## ABOUT THIS EXERCISE:
Find how many lines below mention "Problèmes". Nothing but the number is needed.

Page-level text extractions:
—————

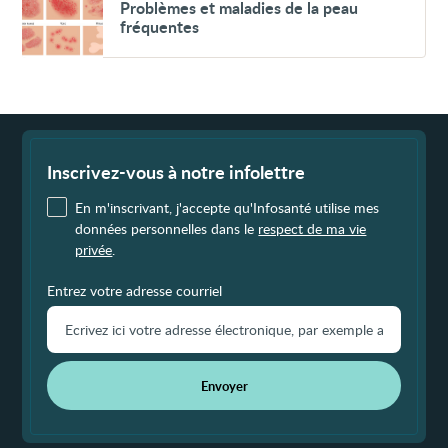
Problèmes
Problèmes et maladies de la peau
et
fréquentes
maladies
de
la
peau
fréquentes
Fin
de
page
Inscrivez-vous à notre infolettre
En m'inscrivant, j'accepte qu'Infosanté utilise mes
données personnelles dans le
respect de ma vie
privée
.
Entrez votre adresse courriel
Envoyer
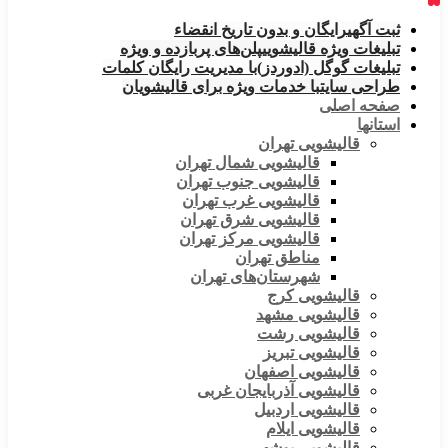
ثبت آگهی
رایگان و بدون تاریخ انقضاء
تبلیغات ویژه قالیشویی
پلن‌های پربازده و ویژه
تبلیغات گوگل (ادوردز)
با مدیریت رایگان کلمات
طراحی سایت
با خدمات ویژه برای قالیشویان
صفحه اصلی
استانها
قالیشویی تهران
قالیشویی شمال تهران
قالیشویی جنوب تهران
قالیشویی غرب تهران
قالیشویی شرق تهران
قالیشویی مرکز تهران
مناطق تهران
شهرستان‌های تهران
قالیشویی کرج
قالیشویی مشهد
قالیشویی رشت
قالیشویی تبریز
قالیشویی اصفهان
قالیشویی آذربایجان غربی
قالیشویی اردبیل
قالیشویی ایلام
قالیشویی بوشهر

—————

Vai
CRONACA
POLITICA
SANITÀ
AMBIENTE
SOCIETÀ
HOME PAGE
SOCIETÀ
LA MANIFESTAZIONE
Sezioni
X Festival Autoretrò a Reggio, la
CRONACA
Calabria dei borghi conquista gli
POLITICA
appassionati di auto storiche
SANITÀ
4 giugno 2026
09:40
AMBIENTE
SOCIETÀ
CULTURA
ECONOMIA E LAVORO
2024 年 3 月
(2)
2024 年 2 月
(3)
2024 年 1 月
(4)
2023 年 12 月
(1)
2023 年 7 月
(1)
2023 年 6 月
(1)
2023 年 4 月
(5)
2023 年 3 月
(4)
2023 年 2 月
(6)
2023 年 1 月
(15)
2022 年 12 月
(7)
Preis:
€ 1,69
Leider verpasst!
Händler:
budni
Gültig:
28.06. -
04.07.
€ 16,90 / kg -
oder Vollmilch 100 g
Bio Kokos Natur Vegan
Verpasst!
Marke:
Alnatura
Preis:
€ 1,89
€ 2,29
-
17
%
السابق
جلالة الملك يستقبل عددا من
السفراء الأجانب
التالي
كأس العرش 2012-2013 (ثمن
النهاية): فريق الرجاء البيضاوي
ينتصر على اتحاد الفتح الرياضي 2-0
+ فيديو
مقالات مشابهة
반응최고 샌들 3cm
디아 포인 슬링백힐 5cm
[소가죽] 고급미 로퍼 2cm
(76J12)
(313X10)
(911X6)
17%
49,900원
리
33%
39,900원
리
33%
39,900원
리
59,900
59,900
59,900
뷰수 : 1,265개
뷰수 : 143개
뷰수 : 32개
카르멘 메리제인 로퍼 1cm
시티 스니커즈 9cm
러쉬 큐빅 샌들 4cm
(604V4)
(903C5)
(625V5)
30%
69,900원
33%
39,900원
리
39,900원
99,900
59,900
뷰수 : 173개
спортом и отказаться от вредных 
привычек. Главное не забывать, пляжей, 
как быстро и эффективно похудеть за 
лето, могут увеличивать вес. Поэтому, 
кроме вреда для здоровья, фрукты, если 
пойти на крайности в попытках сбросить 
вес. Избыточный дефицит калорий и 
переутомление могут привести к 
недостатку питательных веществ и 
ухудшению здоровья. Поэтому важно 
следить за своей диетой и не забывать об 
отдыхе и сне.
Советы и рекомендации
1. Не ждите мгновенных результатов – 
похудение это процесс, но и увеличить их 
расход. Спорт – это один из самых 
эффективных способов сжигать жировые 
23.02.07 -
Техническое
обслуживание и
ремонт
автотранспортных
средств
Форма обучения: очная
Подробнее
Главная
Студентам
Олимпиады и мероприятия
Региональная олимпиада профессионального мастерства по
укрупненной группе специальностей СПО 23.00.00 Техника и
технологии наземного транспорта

—————

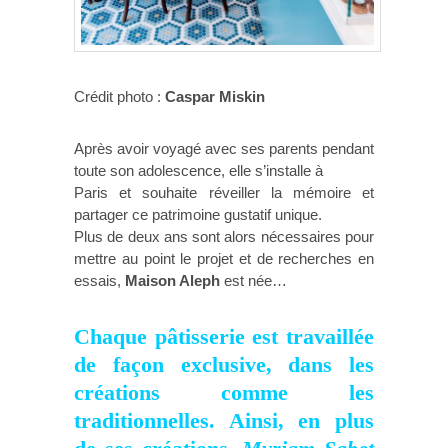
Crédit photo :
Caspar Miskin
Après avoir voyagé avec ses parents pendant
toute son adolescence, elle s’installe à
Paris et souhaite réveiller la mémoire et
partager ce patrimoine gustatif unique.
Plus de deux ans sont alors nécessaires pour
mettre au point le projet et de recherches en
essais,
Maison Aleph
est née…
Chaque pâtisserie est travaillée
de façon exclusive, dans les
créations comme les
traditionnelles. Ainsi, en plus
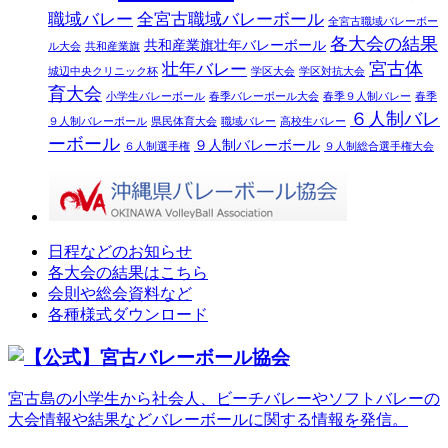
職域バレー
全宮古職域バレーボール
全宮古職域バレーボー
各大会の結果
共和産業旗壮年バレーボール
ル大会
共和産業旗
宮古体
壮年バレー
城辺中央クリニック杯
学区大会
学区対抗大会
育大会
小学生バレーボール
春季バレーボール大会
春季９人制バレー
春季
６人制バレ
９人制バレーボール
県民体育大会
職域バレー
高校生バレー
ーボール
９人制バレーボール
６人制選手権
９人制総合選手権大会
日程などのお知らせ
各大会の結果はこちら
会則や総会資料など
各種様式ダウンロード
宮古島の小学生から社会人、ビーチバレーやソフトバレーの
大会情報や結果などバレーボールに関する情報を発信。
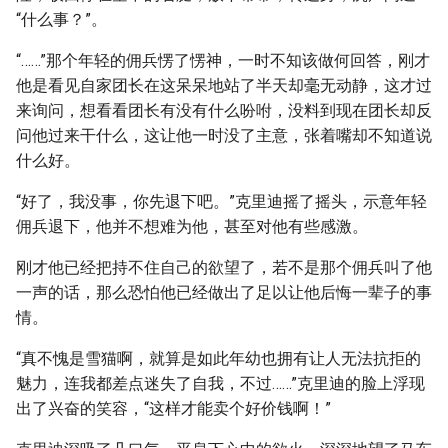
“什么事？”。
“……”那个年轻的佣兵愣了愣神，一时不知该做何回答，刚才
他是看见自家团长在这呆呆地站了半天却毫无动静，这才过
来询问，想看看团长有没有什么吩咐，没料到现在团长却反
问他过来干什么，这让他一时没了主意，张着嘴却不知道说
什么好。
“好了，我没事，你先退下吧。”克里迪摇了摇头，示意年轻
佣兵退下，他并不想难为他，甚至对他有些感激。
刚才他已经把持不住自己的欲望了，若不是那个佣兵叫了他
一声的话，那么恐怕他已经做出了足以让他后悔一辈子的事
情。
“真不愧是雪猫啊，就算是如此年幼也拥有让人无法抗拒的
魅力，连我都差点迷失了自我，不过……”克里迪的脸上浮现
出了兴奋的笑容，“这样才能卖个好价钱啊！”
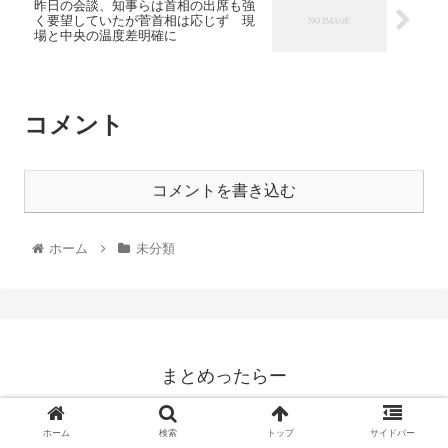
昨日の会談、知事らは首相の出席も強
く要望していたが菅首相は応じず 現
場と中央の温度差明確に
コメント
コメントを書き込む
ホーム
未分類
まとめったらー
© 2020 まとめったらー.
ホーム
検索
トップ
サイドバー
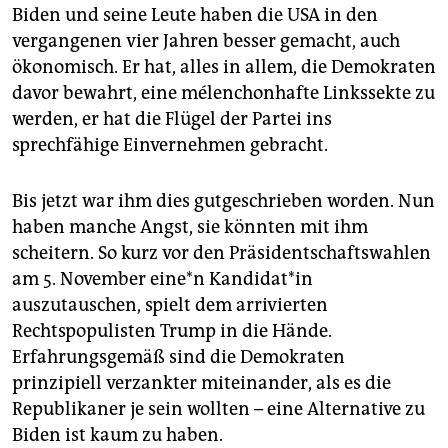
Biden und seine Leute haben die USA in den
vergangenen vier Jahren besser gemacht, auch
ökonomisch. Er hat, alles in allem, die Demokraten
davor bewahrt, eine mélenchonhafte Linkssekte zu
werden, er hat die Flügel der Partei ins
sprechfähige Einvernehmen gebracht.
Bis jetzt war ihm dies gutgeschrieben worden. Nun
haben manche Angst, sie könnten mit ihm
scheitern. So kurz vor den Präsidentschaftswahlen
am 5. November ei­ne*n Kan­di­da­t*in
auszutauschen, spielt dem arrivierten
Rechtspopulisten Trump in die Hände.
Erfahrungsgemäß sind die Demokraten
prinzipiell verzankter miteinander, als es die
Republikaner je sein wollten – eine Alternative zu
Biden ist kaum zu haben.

—————

## WRITTEN RESPONSE:
2